Male Bonding at the Royal Tire Supply
How else could you better understand your father aside from accompanying him even for hours at the hardware store, or sitting beside him while watching the Formula 1 Racing on cable? Of course, show interest and care for his other worthy possession, the family car. For him, this four-wheeled vehicle is like a gem that completes his existence. Often times, he thinks that it is one of the few reasons why people work, earn and save. He considers cars as the extension of his manhood --- no, am not putting an analogy between cars and dicks. What I am suggesting is the fascinating maxim of male species regarding cars, trucks, and other supermachines: the flashy it is, the bigger the almighty ego. For many, including me, one way to a woman's heart is through her whims. It is never changing rule that makes some girls fall weak, enamored, or even salivate. Girls want to be treated like primadonnas, the apple of all eyes, the princess of a thousand suitors, the infinite star of the night, the supermodel for all eternity. (Don't bite yet. Admit it or not, I'm positive that there are fleeting moments in your life that you fancy of becoming a supermodel who flips her confidently while strutting amongst a huge throng of beings with extra appendages between their legs.)
Anyway, I am happy that my father and I had a great time together discussing one particular topic while we were at the Royal Tire Supply having the tires done and changed of course. The threads are getting frayed off and the entire surface's wearing down in case you're wondering. I had the chance to survey an array of magwheels carefully displayed on steel racks mounted on the walls. Good thing I don't own a car yet or else, I would be insisting my mom to shell out bucks for a set of bronze mags that I have been dreaming to get my hands on.

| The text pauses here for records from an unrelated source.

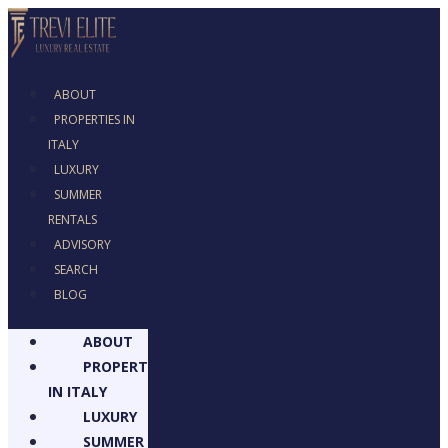
ABOUT
PROPERTIES IN
ITALY
LUXURY
SUMMER RENTALS
ADVISORY
SEARCH
BLOG
ABOUT
PROPERTIES
IN ITALY
LUXURY
SUMMER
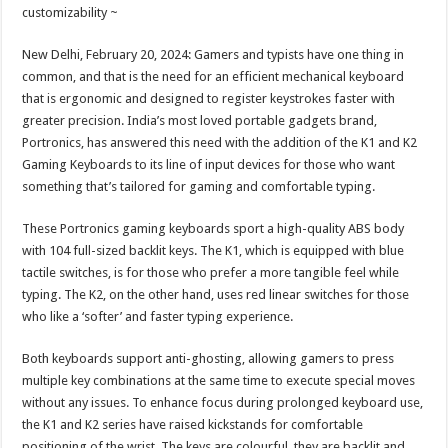
sA
b
er
es
e
customizability ~
p
o
t
New Delhi, February 20, 2024: Gamers and typists have one thing in
p
o
common, and that is the need for an efficient mechanical keyboard
that is ergonomic and designed to register keystrokes faster with
k
greater precision. India’s most loved portable gadgets brand,
Portronics, has answered this need with the addition of the K1 and K2
Gaming Keyboards to its line of input devices for those who want
something that’s tailored for gaming and comfortable typing.
These Portronics gaming keyboards sport a high-quality ABS body
with 104 full-sized backlit keys. The K1, which is equipped with blue
tactile switches, is for those who prefer a more tangible feel while
typing. The K2, on the other hand, uses red linear switches for those
who like a ‘softer’ and faster typing experience.
Both keyboards support anti-ghosting, allowing gamers to press
multiple key combinations at the same time to execute special moves
without any issues. To enhance focus during prolonged keyboard use,
the K1 and K2 series have raised kickstands for comfortable
positioning of the wrist. The keys are colourful, they are backlit and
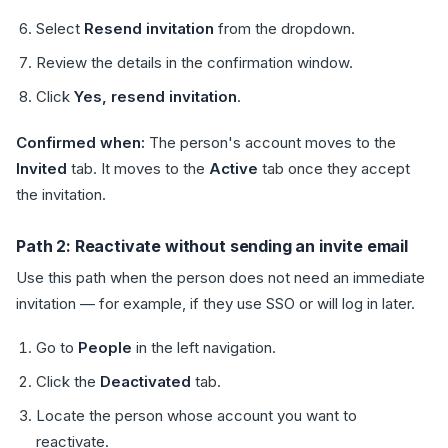
Select
Resend invitation
from the dropdown.
Review the details in the confirmation window.
Click
Yes, resend invitation
.
Confirmed when:
The person's account moves to the
Invited
tab. It moves to the
Active
tab once they accept
the invitation.
Path 2: Reactivate without sending an invite email
Use this path when the person does not need an immediate
invitation — for example, if they use SSO or will log in later.
Go to
People
in the left navigation.
Click the
Deactivated
tab.
Locate the person whose account you want to
reactivate.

For someone who never frequents places like this and never get himself acquainted with the infos regarding car parts, questions immediately flooded my head. Fortunately, my dad did not get agitated by my flimsy queries. He was able to withstand even questions which an average person could categorize below the imbecilic level.
As usual, I arrived late (tardiness is one crazy habit I'm having a hard time dealing with. You might want to know). By the way, I dropped by at the
Philippine Star office to pick up my (drumroll please) pay check, er, my first ever pay check (cheers, cheers, cheers) After Aling Becks handed it to me, I stared at it for a few moments and relished the feel of my labor of love before shoving it in my backpack.
Today is a heck of a happy day for me.